Il n’était pas loin, non plus, de flairer la vérité tout entière. L’histoire des clés, dérobées pendant le sommeil de frère Bazin, lui semblait difficile à admettre.

Devant ces suspicions tout à fait outrageantes, Aramis avait failli faire craquer le masque impassiblement doux du Révérendissime Abbé d’Herblay.

Ah ! le singulier religieux, dont la main, quand il se jugeait offensé, se portait immédiatement sur sa hanche gauche, et qui parlait « d’en découdre » aussi naturellement qu’il eût proposé de donner sa bénédiction !

Dans sa lettre, adressée à Anne d’Autriche, d’Herblay donna comme prétexte qu’il ne pourrait jamais se faire à la vie trop resserrée du Mont. Il lui fallait la liberté de ses mouvements, le plaisir de monter à cheval, celui de dormir à la belle étoile.

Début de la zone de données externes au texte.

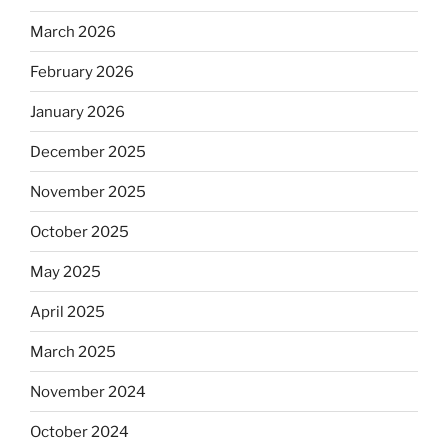
March 2026
February 2026
January 2026
December 2025
November 2025
October 2025
May 2025
April 2025
March 2025
November 2024
October 2024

Il y disait spirituellement :

« Puisque mon habit et ma vocation m’interdisent de verser le sang, plaise à Votre Majesté d’autoriser son fidèle serviteur à voir verser celui des autres, pour en arrêter l’effusion. L’odeur de la poudre est nécessaire à ma santé. Elle m’entretient en joie. Le bruit du canon m’envigore… »

Anne, à la lecture de cette missive, éclata de rire d’abord. Ensuite, elle évoqua le passé…

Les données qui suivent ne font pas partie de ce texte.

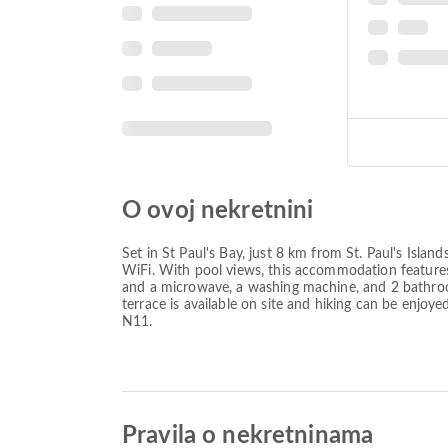
O ovoj nekretnini
Set in St Paul's Bay, just 8 km from St. Paul's Is
WiFi. With pool views, this accommodation features
and a microwave, a washing machine, and 2 bathroo
terrace is available on site and hiking can be enjoy
N11.
Pravila o nekretninama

Pouvait-elle refuser ce que demandait Aramis, le compagnon d’Athos, de Porthos et de d’Artagnan, ces quatre chevaliers de son grand amour ? Elle lui fit répondre qu’un successeur lui était nommé à l’Abbaye et qu’il se hâtât, lui, d’Herblay, de rejoindre la Cour, afin qu’il fût statué sur son sort.

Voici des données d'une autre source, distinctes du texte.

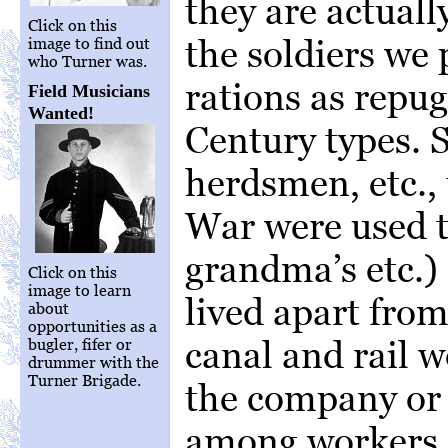
they are actuall
Click on this
the soldiers we 
image to find out
who Turner was.
rations as repu
Field Musicians
Wanted!
Century types. S
herdsmen, etc., 
War were used to
grandma’s etc.)
Click on this
image to learn
lived apart fro
about
opportunities as a
canal and rail w
bugler, fifer or
drummer with the
Turner Brigade.
the company or 
among workers.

Tout joyeux, le digne Abbé quitta le Mont-Saint-Michel, avec son fidèle Bazin, y laissant se morfondre La Maule, dont le bras ne guérissait pas vite.

Malgré les douleurs qu’il endurait, le bon sbire de Mazarin aspirait à retourner à son devoir. Or, son service l’appelait à Brühl, où se trouvait son maître. Il se mit en route, malgré la fièvre, fit un voyage long et pénible et se trouva juste à point pour se rencontrer, dans l’antichambre du Cardinal, avec le calamiteux sieur de Vauselle.

Il ne pouvait pas plus mal tomber.

On les fit entrer tous les deux dans le bureau, toujours parfumé, du ministre déchu.

Selon sa coutume, parmi les pastilles du sérail grésillantes, rasé de près, pommadé, le teint frais, l’œil vif et doux, Son Éminence se divertissait à faire danser de jeunes guenons. Son sourire s’éteignit en voyant la mine lamentable des deux sbires.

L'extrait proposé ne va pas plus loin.